When rap first came to France, American rappers dominated the scene, but now the suburban immigrant neighborhoods have produced their own stars in their own language. French rap lyrics today are like the American gangsta lyrics of about five or 10 years ago, when it was more common to fantasize about cop killings and gang rape.

The French gangsta pose is familiar. It is built around the image of the strong, violent hypermacho male, who loudly asserts his dominance and demands respect. The gangsta is a brave, countercultural criminal. He has nothing but rage for the institutions of society: the state and the schools. He shows his own cruel strength by dominating women. It is perhaps no accident that until the riots, the biggest story coming out of these neighborhoods was the rise of astonishing and horrific gang rapes.

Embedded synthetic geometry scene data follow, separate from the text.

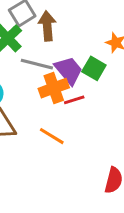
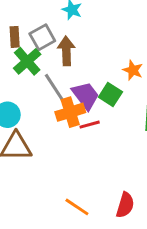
gray line: (37, 64) -> (55, 88), turned 40
orange line: (52, 136) -> (77, 207), moved

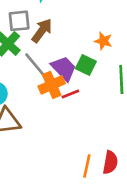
gray square: (42, 37) -> (19, 21), turned 30
brown arrow: (66, 51) -> (42, 31), turned 45
orange line: (77, 207) -> (87, 166), moved, turned 75

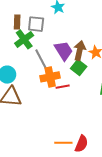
brown arrow: (42, 31) -> (80, 51), moved, turned -36
purple trapezoid: (64, 68) -> (64, 51), moved
orange line: (87, 166) -> (63, 143), turned 66

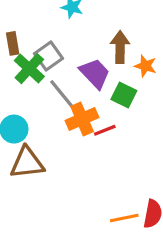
gray square: (36, 24) -> (48, 56), moved, turned -30
brown arrow: (80, 51) -> (120, 47), moved

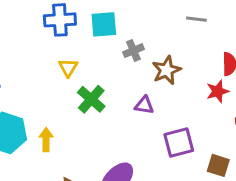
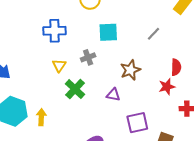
gray line: (196, 19) -> (153, 34), turned -56
cyan square: (104, 24) -> (108, 32), moved
gray cross: (133, 51) -> (88, 57), moved

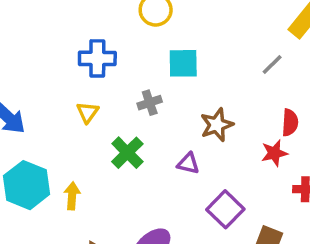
gray line: (153, 34) -> (272, 65), moved
yellow triangle: (59, 65) -> (87, 112), moved
purple square: (137, 123) -> (225, 209), turned -35

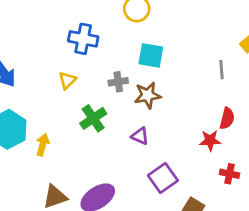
gray line: (272, 65) -> (221, 70), turned -60
brown star: (217, 125) -> (148, 95), moved

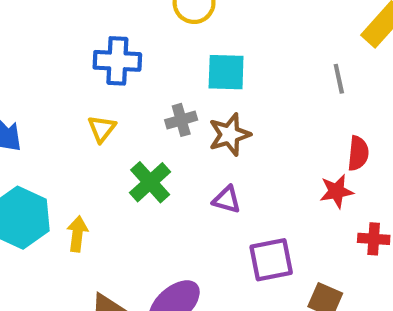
purple square: (163, 178) -> (271, 260), turned 32

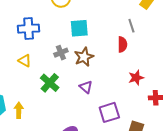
yellow triangle: (102, 129) -> (25, 61), turned -32
red semicircle: (358, 153) -> (122, 44), moved
purple triangle: (227, 200) -> (86, 87), turned 32

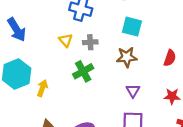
gray cross: (61, 53) -> (90, 42), moved
purple triangle: (86, 87) -> (133, 91), moved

In other words, what we are seeing in France will be familiar to anyone who watched gangsta culture rise in this country. You take a population of young men who are oppressed by racism and who face limited opportunities, and you present them with a culture that encourages them to become exactly the sort of people the bigots think they are — and you call this proud self-assertion and empowerment.

You take men who are already suspected by the police because of their color, and you romanticize and encourage criminality so they will be really despised and mistreated. You tell them to defy oppression by embracing self-destruction.

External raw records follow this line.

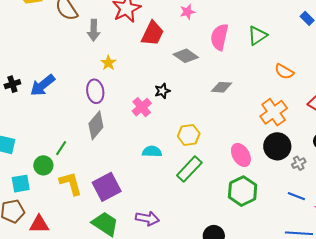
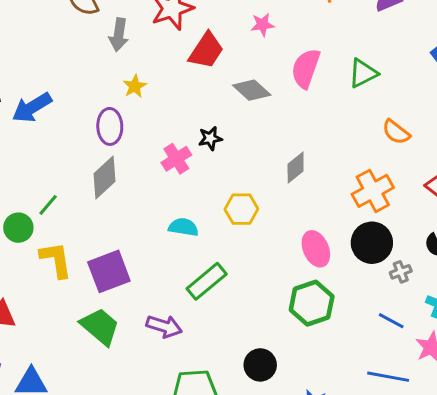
gray diamond: (222, 87) -> (296, 168), moved, turned -50
green rectangle: (189, 169) -> (207, 281), moved

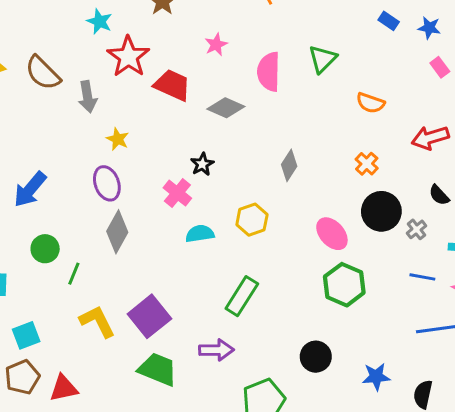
red trapezoid: (206, 51) -> (172, 85), turned -81
orange cross: (373, 191) -> (367, 164), size x0.6
cyan semicircle: (183, 227) -> (200, 234), moved
green circle: (18, 228) -> (45, 249), moved

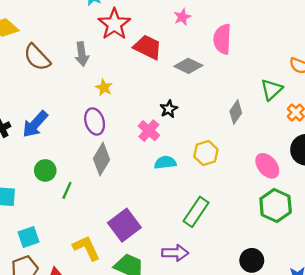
green triangle: (323, 59) -> (271, 90), moved
brown semicircle: (43, 73) -> (37, 57), moved
yellow L-shape: (97, 321) -> (86, 248), moved

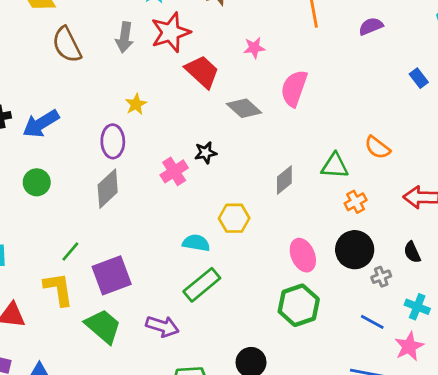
gray arrow: (82, 54) -> (125, 37), moved
green triangle: (271, 90) -> (335, 166), turned 30
cyan semicircle: (165, 163) -> (196, 243), moved
green line: (67, 190) -> (70, 252), moved

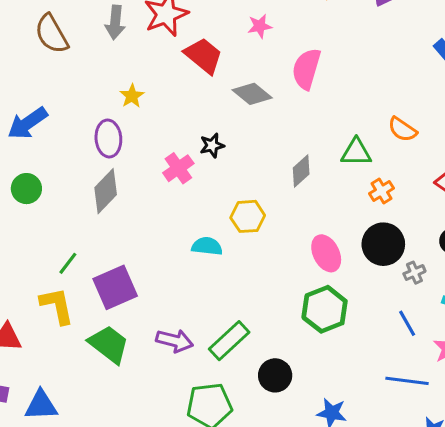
green rectangle: (202, 285) -> (229, 341), moved
blue line: (372, 322) -> (407, 323), turned 35

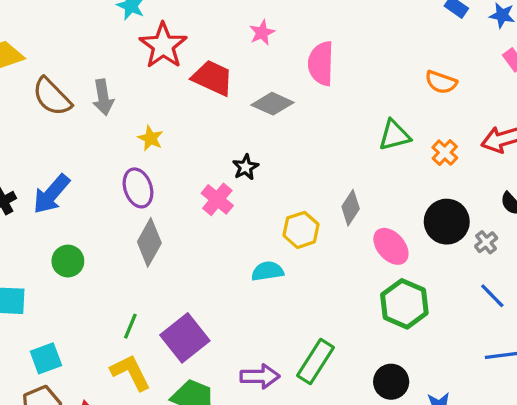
gray arrow: (115, 22) -> (103, 97), moved
orange semicircle: (402, 129) -> (441, 82), moved
gray diamond: (301, 171) -> (351, 208), moved
orange cross: (382, 191) -> (445, 153), moved
black circle: (275, 375) -> (391, 382), moved

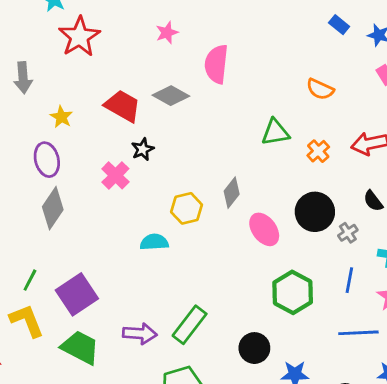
red trapezoid: (213, 78) -> (123, 106), moved
blue line: (492, 296) -> (349, 280), turned 50
green hexagon: (404, 304) -> (293, 292), moved

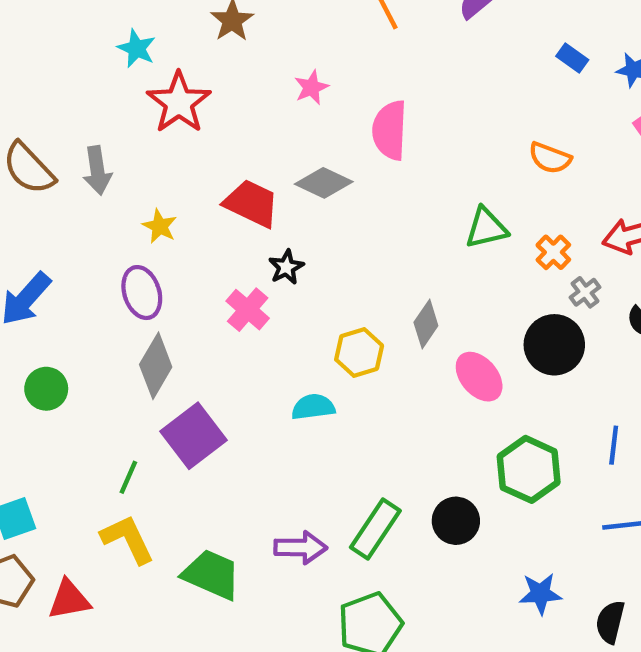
gray cross: (348, 233) -> (585, 292), moved
purple square: (77, 294) -> (193, 436), moved
black circle: (254, 348) -> (456, 521), moved

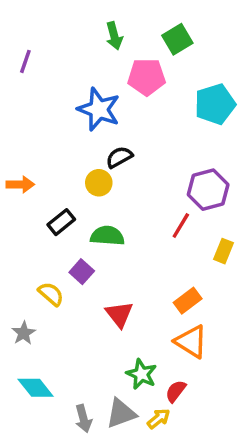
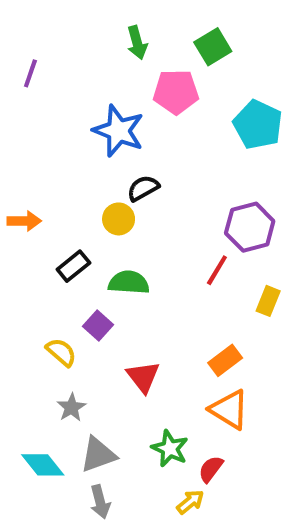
cyan pentagon: (215, 104) -> (258, 125), turned -30
gray star: (24, 333) -> (71, 408), moved
gray triangle: (121, 413) -> (98, 455), moved

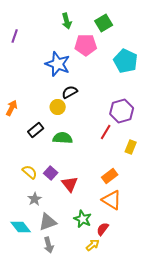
orange arrow: (24, 221) -> (12, 108), turned -63
purple square: (98, 326) -> (51, 173), moved

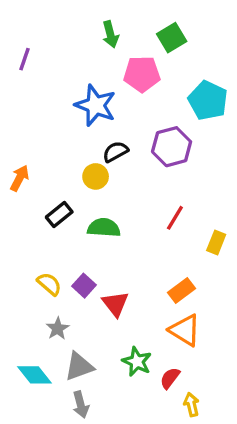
purple hexagon: (122, 111) -> (172, 147), moved
yellow arrow: (93, 245) -> (191, 405), moved, turned -64

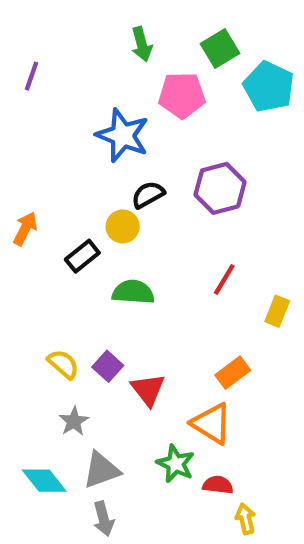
cyan pentagon: (208, 100) -> (269, 87), moved
black rectangle: (59, 214) -> (82, 256), moved
orange triangle: (185, 330) -> (212, 423), moved
red semicircle: (170, 378) -> (218, 485), turned 60

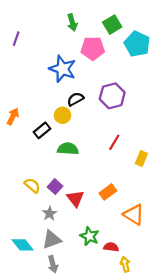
orange rectangle: (233, 373) -> (108, 192), moved
gray star: (74, 421) -> (50, 214), moved
orange triangle: (212, 423) -> (134, 215), moved

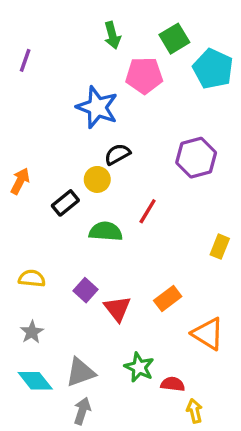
purple hexagon: (112, 96) -> (196, 158), moved
red line: (114, 142) -> (148, 211), moved
yellow semicircle: (32, 185) -> (32, 278), moved, turned -35
gray star: (50, 214) -> (32, 332), moved
gray arrow: (53, 264) -> (82, 411), turned -147

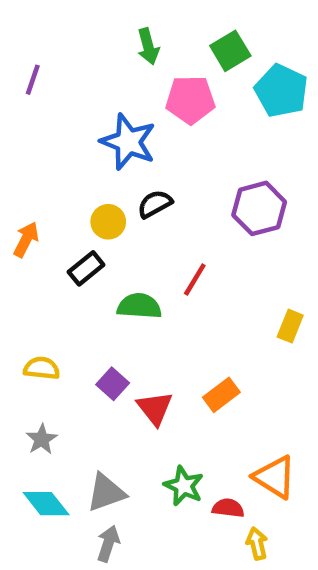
yellow circle: (97, 179) -> (108, 222), moved
orange triangle: (208, 334) -> (275, 477), moved

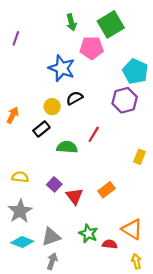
green square: (230, 51) -> (111, 24), size x1.4
cyan pentagon: (281, 91) -> (135, 71), moved
gray star: (42, 439) -> (20, 211), size x1.6
cyan diamond: (46, 504) -> (22, 242), turned -30
yellow arrow: (257, 544) -> (136, 261), moved

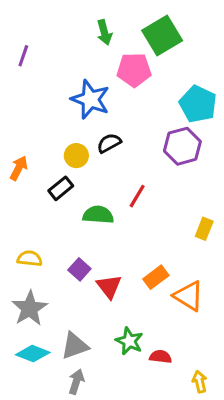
orange triangle: (132, 229) -> (189, 296), moved

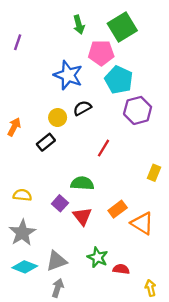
cyan pentagon: (198, 104) -> (119, 80), moved
green semicircle: (98, 215) -> (82, 183), moved

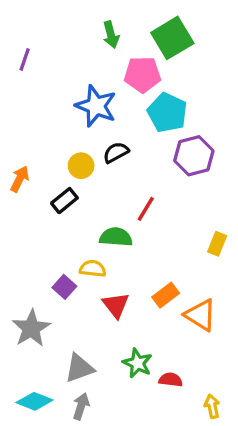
green semicircle: (82, 183) -> (116, 237), moved
yellow semicircle: (22, 195) -> (93, 269), moved
purple square: (60, 203) -> (64, 287), moved
cyan diamond: (25, 267) -> (35, 401), moved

In America, at least, gangsta rap is sort of a game. The gangsta fan ends up in college or law school. But in France, the barriers to ascent are higher. The prejudice is more impermeable, and the labor markets are more rigid. There really is no escape.”

It’s not such a leap to extend this sort of behavior to dead-end Muslims in ghettos throughout the Islamic world. Along comes an Osama bin Laden or an al-Zarkawi with utopian reasons to commit to a world uprising against The Man, particularly when The Man is doing very well and infusing his cultural norms into a culture dominated by a stifling religion. And what results is Islamic extremism, just another form of rebellion from an oppressed culture with no hope of controlling their own destiny.

But, in all these cases, is the rebellion really a threat to organized society if the causes are reduced or eliminated? Can the struggling adolescent, the gansta rapper, or the Islamic extremist take over and control a society by force? Do they really want to? Or are they just looking for some reason to believe they can control their own destiny?

Obviously there’s a difference in these three forms of rebellion, and that Islamic extremists are a greater danger than adolescent teens. But, should our approach be to declare war or to protect against such behavior while at the same time trying to correct the situation giving rise to the behavior? The decision is up to us.